For example, John T. Foster, Jr, an associate professor at the The University of Texas proved this in an excellent rebuttal to a rather aggressive takedown of Python on the Mathworks website (The Mathworks attitude to towards Python has since been toned down, you can find of the original on the Wayback Machine).
Foster used an example comparing the performance of adding one to a million numbers in both Python and MATLAB, with various optimization techniques. The vanilla Python implementation used a for loop to iterate through an array and add one to each element.
The pure Python approach was predictably slow, but with optimizations it outperformed MATLAB. More specifically, he found the fastest Python implementation (NumPy + Numba JIT with parallel execution) outperformed out the fastest MATLAB implementation which used vectorization.
Myth 4: "Python Sacrifices Numerical Accuracy for Speed"
This is perhaps the most surprising misconception I encounter: the idea that Python somehow sacrifices numerical accuracy for speed. This myth probably stems from Python's dynamic typing system, but it's completely unfounded when it comes to scientific computing.
The reality is that both Python's NumPy and MATLAB use IEEE 754 double-precision floating-point arithmetic by default. The difference in the numerical precision of basic operations between the two platforms is minimal. In fact, Python often provides more flexibility in terms of numerical precision.
What's particularly interesting is that Python's scientific stack often provides more control over numerical precision than vanilla MATLAB. Modules like mpmath and decimal allow for arbitrary-precision arithmetic when needed, something that's not easily available in MATLAB without additional toolboxes such as the MATLAB’s Symbolic Math Toolbox.
FACT: MATLAB beats Python when you need “hard real-time” performance
In the interest of fairness, I want to highlight one area where MATLAB does hold a real edge over Python: Hardware-in-the-Loop (HIL) testing.
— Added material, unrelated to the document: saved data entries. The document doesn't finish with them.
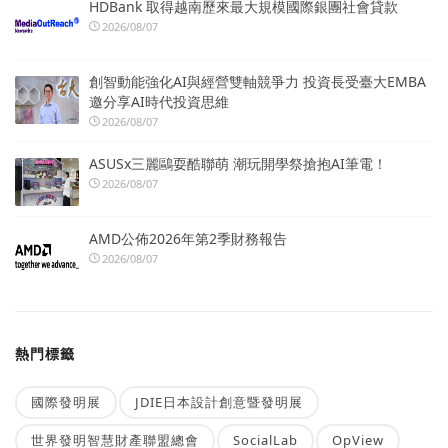
HDBank 取得越南歷來最大規模國際銀團社會貸款
2026/08/07
創智動能強化AI與經營雙軸競爭力 投資長受臺大EMBA
邀分享AI時代投資思維
2026/08/07
ASUSx三麗鷗耍酷聯萌 潮玩開學祭搶抱AI筆電！
2026/08/07
AMD公佈2026年第2季財務報告
2026/08/07
熱門標籤
國際發明展
JDIE日本設計創意暨發明展
世界發明智慧財產聯盟總會
SocialLab
OpView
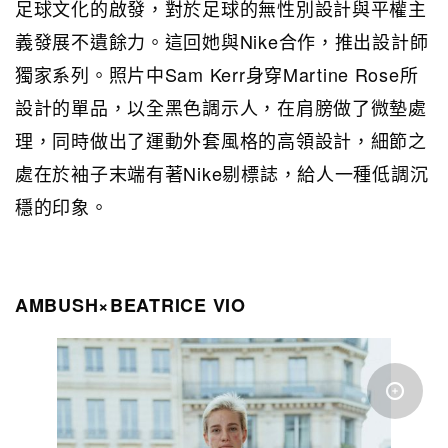
足球文化的啟發，對於足球的無性別設計與平權主
義發展不遺餘力。這回她與Nike合作，推出設計師
獨家系列。照片中Sam Kerr身穿Martine Rose所
設計的單品，以全黑色調示人，在肩膀做了微墊處
理，同時做出了運動外套風格的高領設計，細節之
處在於袖子末端有著Nike剔標誌，給人一種低調沉
穩的印象。
AMBUSH×BEATRICE VIO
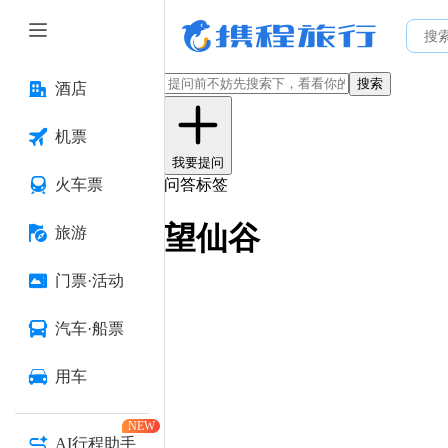
搜索
酒店
机票
我要提问
火车票
问答标签
望仙谷
旅游
门票·活动
汽车·船票
用车
NEW
AI行程助手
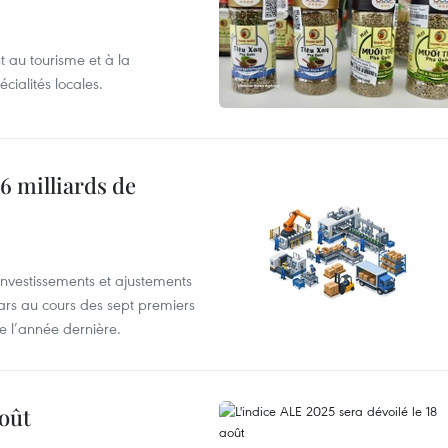
 au tourisme et à la
cialités locales.
6 milliards de
investissements et ajustements
lars au cours des sept premiers
e l’année dernière.
août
HIL testing in automotive and aerospace requires hard real-time performance, often under 10 microseconds of jitter. When validating an ECU or flight control system, even tiny delays can cause failures. You need predictable, deterministic behavior. MATLAB and Simulink Real-Time can fulfill this requirement but only when paired with specialized hardware such as Speedgoat. Python, on the other hand, will never be fast enough, no matter how beefy your hardware is.
Python’s architecture makes it difficult to get precise, deterministic behavior—its Global Interpreter Lock (GIL) and garbage collection introduce unpredictable pauses, sometimes up to 15 milliseconds, which makes it unsuitable for strict real-time applications.
MATLAB’s toolchain achieves 250-nanosecond timestamp accuracy, while Python struggles to go below 50 microseconds with TCP/IP. Simulink’s auto-generated C code bypasses interpretation, enabling control loops over 100 kHz.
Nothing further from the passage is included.